Buku ini, kemudian, menjadi salah satu fondasi pemikiran saya tentang kehidupan
kampus dan mahasiswa.
Saya akui, tulisan ini begitu terinspirasi dari salah satu
tulisan Gie di buku kumpulan esai Issue dan Igauan dari Salemba. Malah, saya
sengaja mengambil judul yang sama dengan tulisan Gie di buku itu, Mimpi-mimpi Terakhir
Seorang Mahasiswa Tua. Bukan bermaksud mengikuti atau apa, tapi saya merasa
gagasan dalam tulisan Gie ini harus disebarkan.

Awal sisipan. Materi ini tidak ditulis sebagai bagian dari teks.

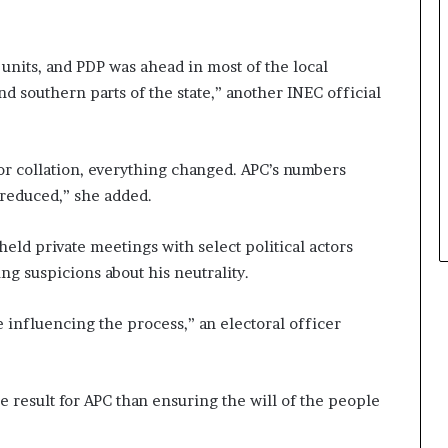
 units, and PDP was ahead in most of the local
nd southern parts of the state,” another INEC official
 for collation, everything changed. APC’s numbers
 reduced,” she added.
eld private meetings with select political actors
ng suspicions about his neutrality.
e influencing the process,” an electoral officer
 result for APC than ensuring the will of the people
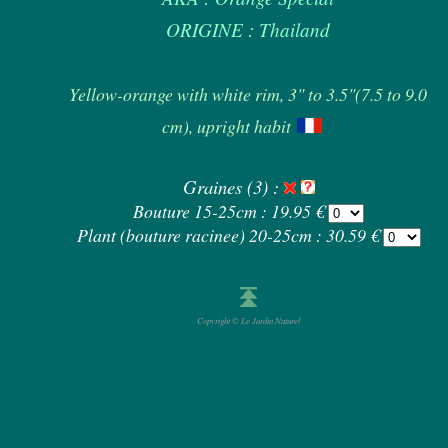
ORIGINE : Thailand
Yellow-orange with white rim, 3" to 3.5"(7.5 to 9.0
cm), upright habit
Graines (3) :
Bouture 15-25cm : 19.95 €
Plant (bouture racinee) 20-25cm : 30.59 €
Copyright © Le Jardin Naturel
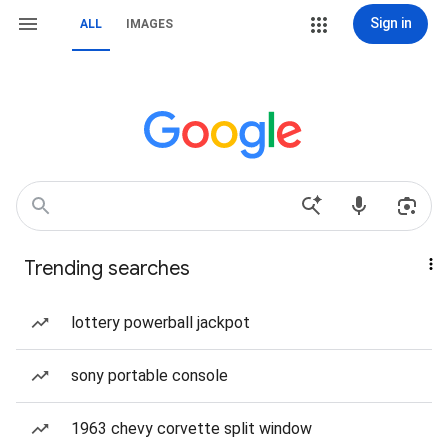
Sign in
ALL
IMAGES
Trending searches
lottery powerball jackpot
sony portable console
1963 chevy corvette split window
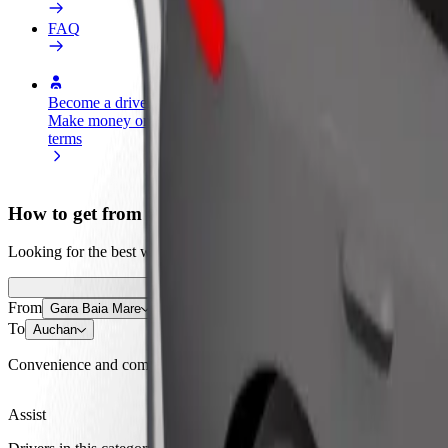
FAQ
Become a driver
Become a courier
Add a restau
Make money on your
Deliver food and get paid
Reach more
terms
weekly
earnings
How to get from Gara Baia Mare to Auchan
Looking for the best way to get from Gara Baia Mare to Auchan? Explo
From
Gara Baia Mare
To
Auchan
Convenience and comfort are just a few taps away!
Assist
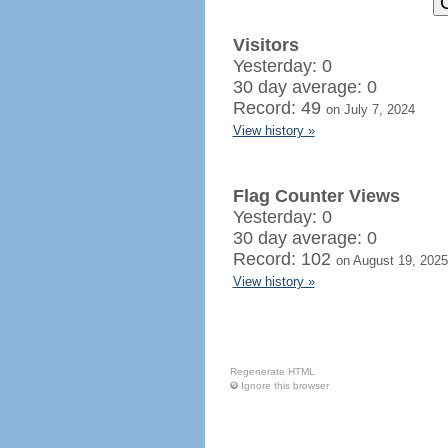
Visitors
Yesterday: 0
30 day average: 0
Record: 49
on July 7, 2024
View history »
Flag Counter Views
Yesterday: 0
30 day average: 0
Record: 102
on August 19, 2025
View history »
Regenerate HTML
Ignore this browser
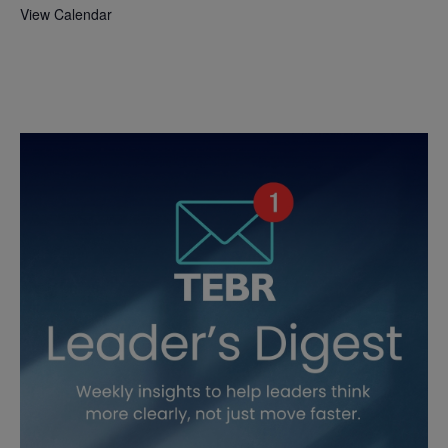
View Calendar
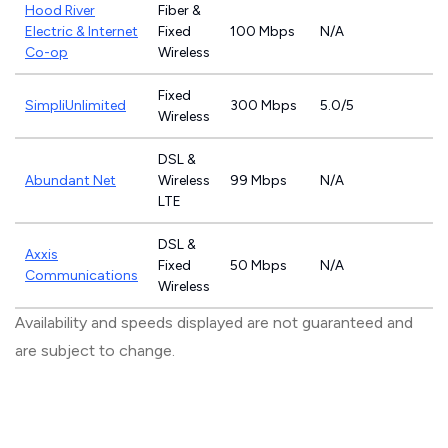
Hood River
Fiber &
Electric & Internet
Fixed
100 Mbps
N/A
Co-op
Wireless
Fixed
SimpliUnlimited
300 Mbps
5.0/5
Wireless
DSL &
Abundant Net
Wireless
99 Mbps
N/A
LTE
DSL &
Axxis
Fixed
50 Mbps
N/A
Communications
Wireless
Availability and speeds displayed are not guaranteed and
are subject to change.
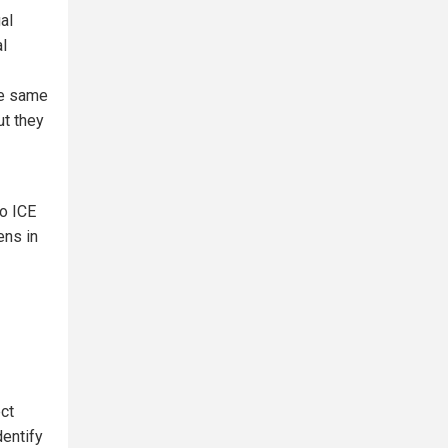
al
al
he same
ut they
to ICE
ens in
ect
dentify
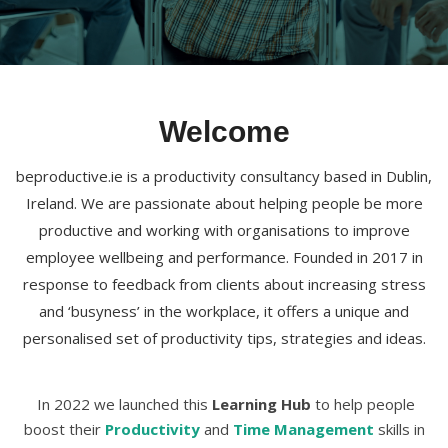
Welcome
beproductive.ie is a productivity consultancy based in Dublin,
Ireland. We are passionate about helping people be more
productive and working with organisations to improve
employee wellbeing and performance. Founded in 2017 in
response to feedback from clients about increasing stress
and ‘busyness’ in the workplace, it offers a unique and
personalised set of productivity tips, strategies and ideas.
In 2022 we launched this
Learning Hub
to help people
boost their
Productivity
and
Time Management
skills in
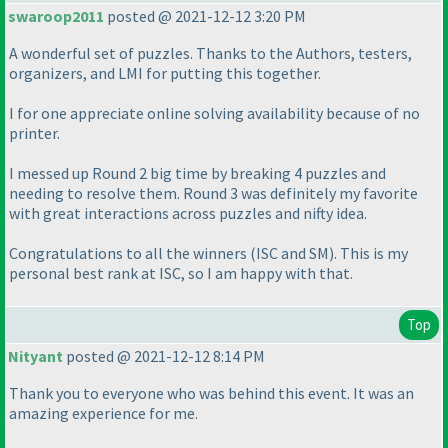
swaroop2011
posted @ 2021-12-12 3:20 PM
A wonderful set of puzzles. Thanks to the Authors, testers,
organizers, and LMI for putting this together.
I for one appreciate online solving availability because of no
printer.
I messed up Round 2 big time by breaking 4 puzzles and
needing to resolve them. Round 3 was definitely my favorite
with great interactions across puzzles and nifty idea.
Congratulations to all the winners
(ISC and SM
). This is my
personal best rank at ISC, so I am happy with that.
Top
Nityant
posted @ 2021-12-12 8:14 PM
Thank you to everyone who was behind this event. It was an
amazing experience for me.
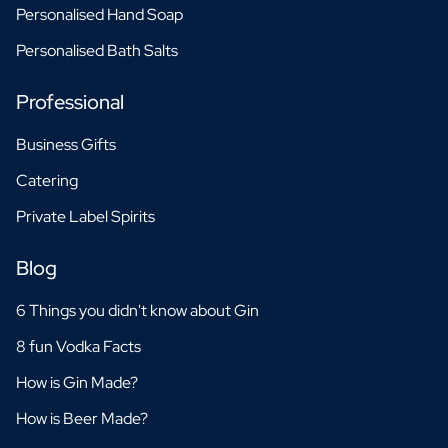
Personalised Hand Soap
Personalised Bath Salts
Professional
Business Gifts
Catering
Private Label Spirits
Blog
6 Things you didn't know about Gin
8 fun Vodka Facts
How is Gin Made?
How is Beer Made?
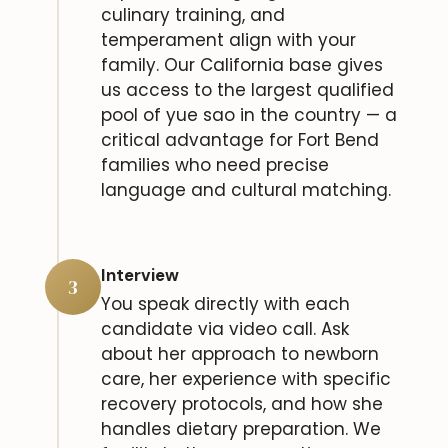
culinary training, and
temperament align with your
family. Our California base gives
us access to the largest qualified
pool of yue sao in the country — a
critical advantage for Fort Bend
families who need precise
language and cultural matching.
Interview
3
You speak directly with each
candidate via video call. Ask
about her approach to newborn
care, her experience with specific
recovery protocols, and how she
handles dietary preparation. We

Saya pertama kali membaca tulisan ini sekitar tiga tahun
lalu. Ketika itu, saya mendapatkan buku ini dari teman perempuan yang sengaja
membelikannya di kios buku stasiun UI (yang sekkarang sudah digusur, terima
kasih Pak Jonan). Setelah membacanya sampai habis, saya terkesan dengan dua
tulisan Gie yakni Mimpi-mimpi Terakhir Seorang Mahasiswa Tua dan Kenang-kenangan
Bekas Mahasiswa: Dosen-dosen juga perlu dikontrol.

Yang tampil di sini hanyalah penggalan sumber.